Residence

by | Aug 11, 2020 | Fiction, Issue Sixteen

The first woman who lived inside herself reported, via text message, that it was nicer than you would expect. Cramped, yes, but I can hear myself for the first time in forever, she wrote, and then the second woman found that this was true—that from the inside, the gurgles and sighs of her body became a source of comfort rather than shame, a white noise machine she had built for herself. The third woman reported that her womb was so warm she had been able to shed her cardigans and fingerless mittens. The fourth that her uterine wall was surprisingly plush, that she could curl up in any position and had lost her sense of where was up and where was down. They shared their delights with one another until they became a constant refrain, the surprised exclamations of women who for the first time did not need to adjust their selves to any self but their own.

            They sought reports from the other women, the ones who had not yet taken up residence, about what was happening in the outside world. Am I still dressing okay? the first asked her officemate, a woman who had never been known for her delicate tongue. Am I still dating? the second asked her roommate. The third liked to imagine her body walking down streets and tapping pens through meetings and sipping glasses of house red as men talked at her. Am I pregnant? the fourth woman texted a friend when she realized it was still possible for the outside world to intrude, and that it had. Is it Peter’s?

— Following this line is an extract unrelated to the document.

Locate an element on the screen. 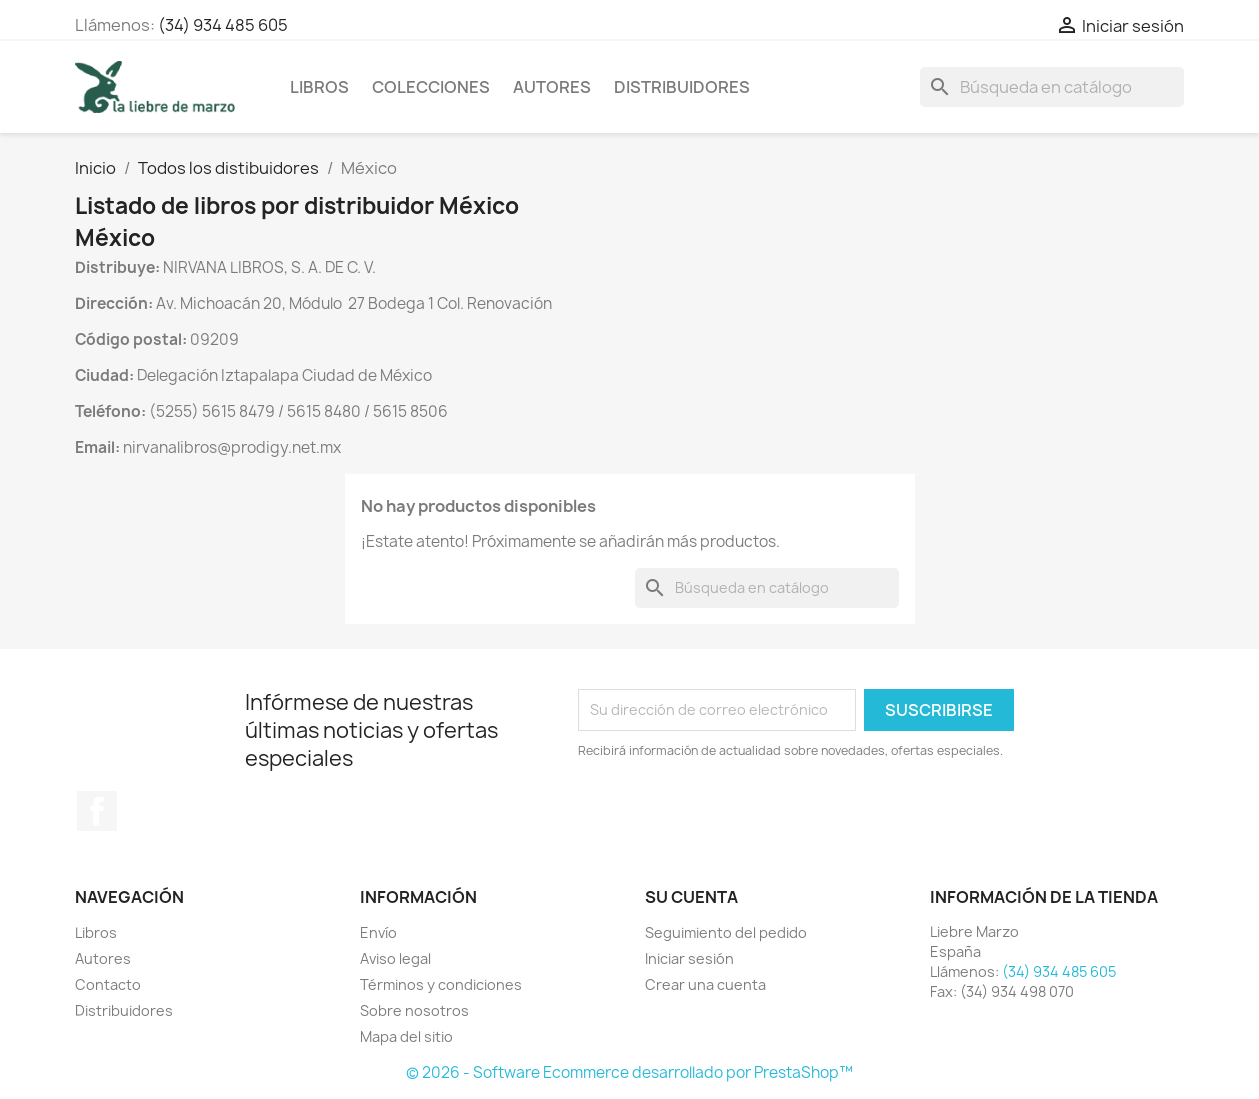 The width and height of the screenshot is (1259, 1099). Seguimiento del pedido is located at coordinates (726, 932).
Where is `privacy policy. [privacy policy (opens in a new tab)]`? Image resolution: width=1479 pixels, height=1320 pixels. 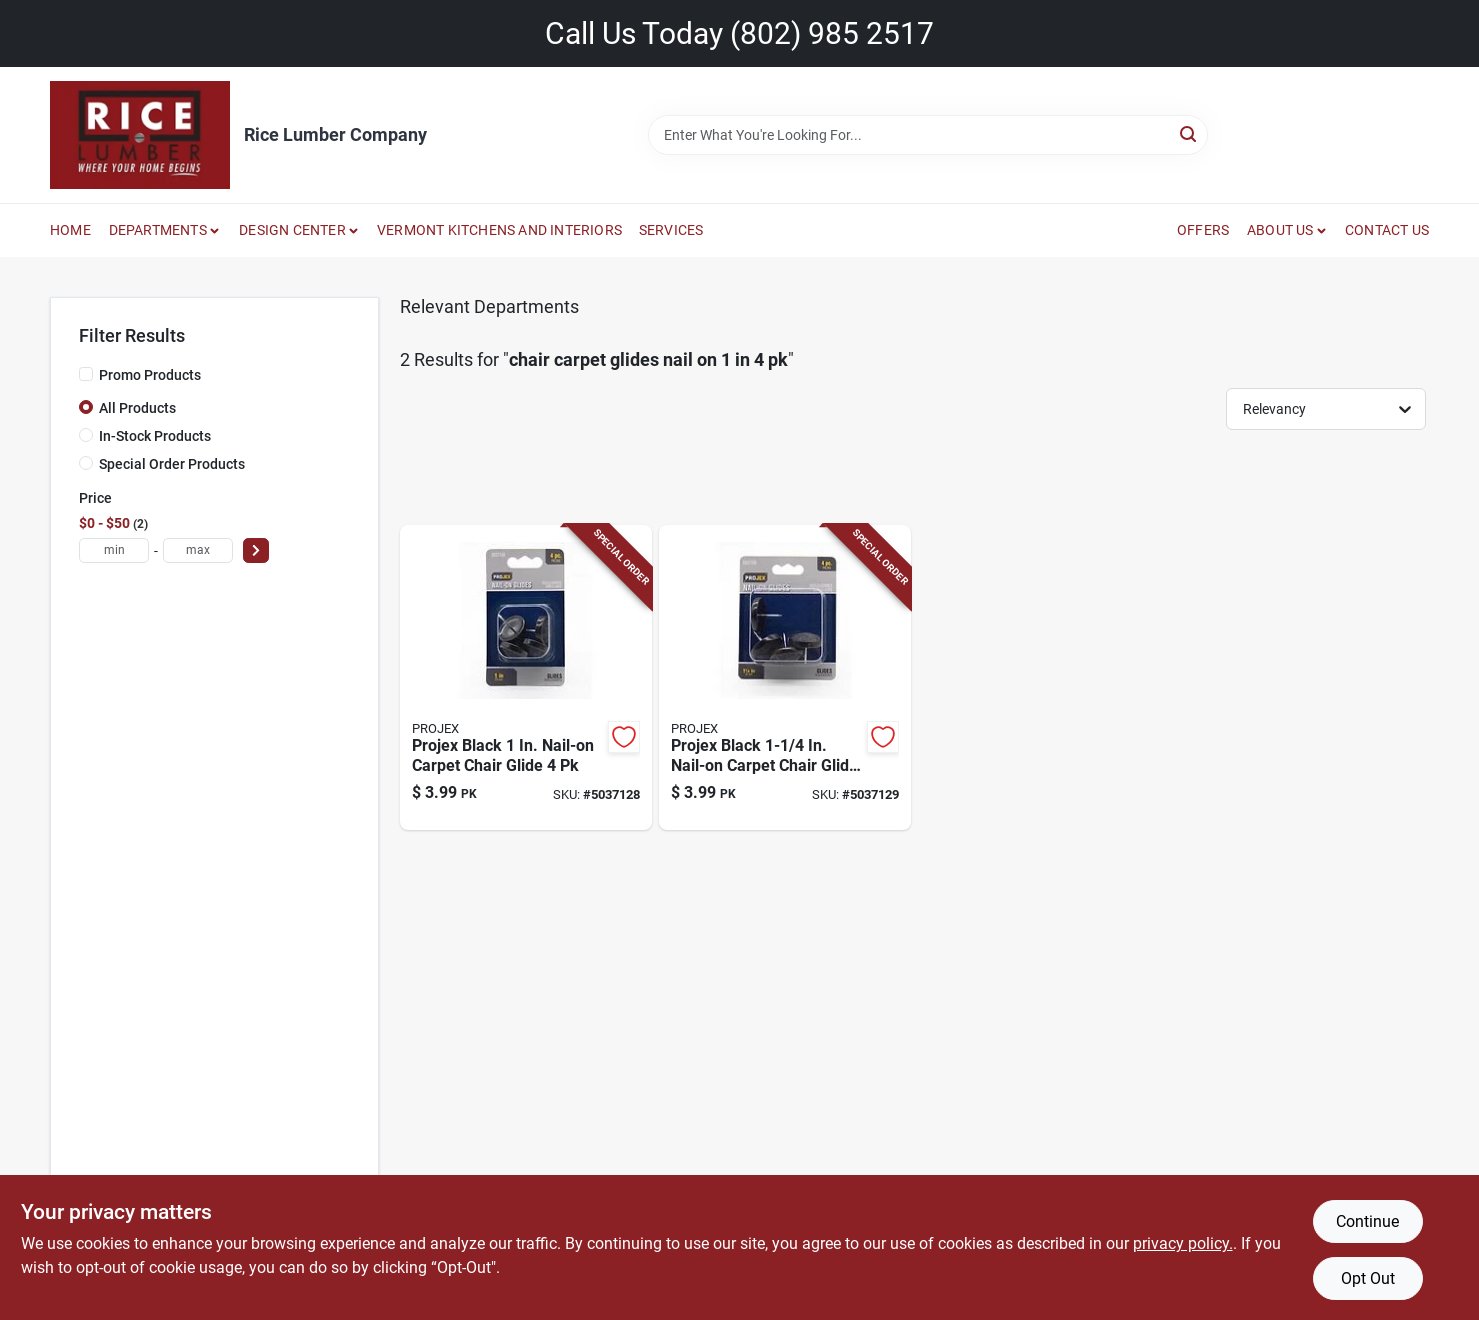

She, the fourth woman, wished she had not left her glasses in the outside world, and more than this wished she had some recourse, could do more than mold her hands around the tiny but ever-expanding sac of her new neighbor. Guessing at the life within. The first months, it was enjoyable to have someone she could speak with—someone to nestle her head against, someone to impart wisdom to. But from there, what? She was unsure how to communicate her news to the other women—not just her own uncertainty about the pregnancy, but the very fact of this intrusion. She began to push back as the baby expanded into her territory, grimacing as she felt the hands of her own outside body pressing down on her stomach from above. She felt contained in all directions, reoriented in space and time by this new and growing NEED and the ceaseless churn it brought to what she had come to think of as a space meant for her alone.

            What were her options, really? To cling to the baby on its exit and leave her body in all respects; to remain where she was after it had gone; to return to her old ways of living and all the shrinkings and niceities that entailed. The second option, the fourth woman thought, was the only choice; but one morning she woke to find herself pinned between her own wall and her baby’s back, and realized that here might be something she would regret losing. The thought of her body continuing on autopilot, arms and legs jerking on marionette strings while feeding, changing, soothing, this baby which was currently trying but failing to extinguish her. I will return to myself one day, she wrote the first woman before leaving herself, and Cardigans and scarves aren’t that bad, to the third. Still she waited a few more days before exiting herself, days spent petaling her fingers across her organ and this child in an attempt to lock into memory how they first came to know each other. And a year from now, two years from now, she will repeat this gesture, closing her eyes and rebuilding her sense that there is nothing in this world but her and this fellow creature given to her space. That there is no one she knows more or less than this child. That once she was large enough to contain the whole of them both.